Note
The rmagic extension has been moved to rpy2 as rpy2.interactive.ipython.
Magic command interface for interactive work with R via rpy2
Note
The rpy2 package needs to be installed separately. It can be obtained using easy_install or pip.
You will also need a working copy of R.
To enable the magics below, execute %load_ext rmagic.
%R
%R [-i INPUT] [-o OUTPUT] [-w WIDTH] [-h HEIGHT] [-d DATAFRAME]
[-u {px,in,cm,mm}] [-r RES] [-p POINTSIZE] [-b BG] [-n]
[code [code ...]]
Execute code in R, and pull some of the results back into the Python namespace.
In line mode, this will evaluate an expression and convert the returned value to a Python object.
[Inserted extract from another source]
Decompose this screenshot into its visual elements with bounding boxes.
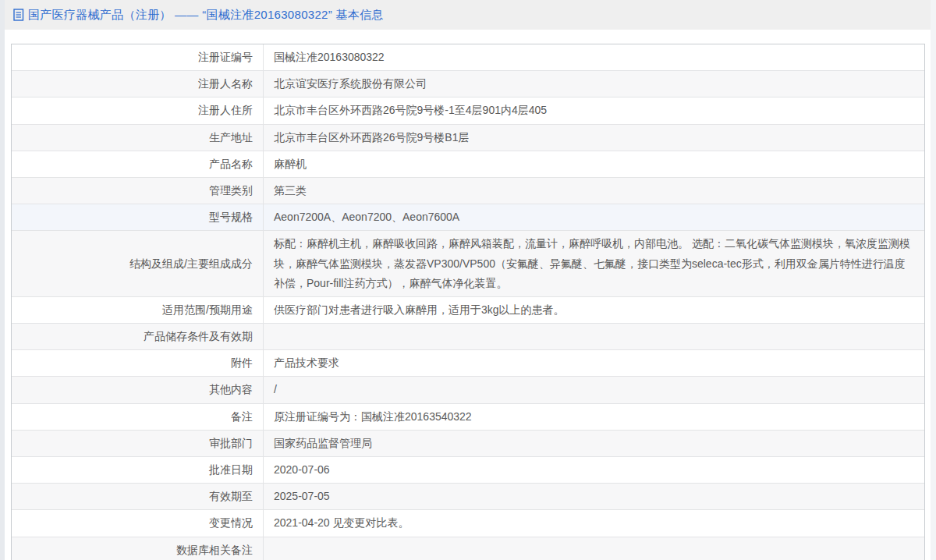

The return value is determined by rpy2’s behaviour of returning the result of evaluating the final line.
Multiple R lines can be executed by joining them with semicolons:
In [9]: %R X=c(1,4,5,7); sd(X); mean(X)
Out[9]: array([ 4.25])
In cell mode, this will run a block of R code. The resulting value is printed if it would printed be when evaluating the same code within a standard R REPL.
Nothing is returned to python by default in cell mode:
In [10]: %%R
....: Y = c(2,4,3,9)
....: summary(lm(Y~X))
Call:
lm(formula = Y ~ X)
Residuals:
1 2 3 4
0.88 -0.24 -2.28 1.64
Coefficients:
Estimate Std. Error t value Pr(>|t|)
(Intercept) 0.0800 2.3000 0.035 0.975
X 1.0400 0.4822 2.157 0.164
Residual standard error: 2.088 on 2 degrees of freedom
Multiple R-squared: 0.6993,Adjusted R-squared: 0.549
F-statistic: 4.651 on 1 and 2 DF, p-value: 0.1638
In the notebook, plots are published as the output of the cell:
%R plot(X, Y)
will create a scatter plot of X bs Y.
If cell is not None and line has some R code, it is prepended to the R code in cell.
Objects can be passed back and forth between rpy2 and python via the -i -o flags in line:
In [14]: Z = np.array([1,4,5,10])
In [15]: %R -i Z mean(Z)
Out[15]: array([ 5.])
In [16]: %R -o W W=Z*mean(Z)
Out[16]: array([ 5., 20., 25., 50.])
In [17]: W
Out[17]: array([ 5., 20., 25., 50.])
The return value is determined by these rules:
The –dataframe argument will attempt to return structured arrays. This is useful for dataframes with mixed data types. Note also that for a data.frame, if it is returned as an ndarray, it is transposed:
In [18]: dtype=[('x', '<i4'), ('y', '<f8'), ('z', '|S1')]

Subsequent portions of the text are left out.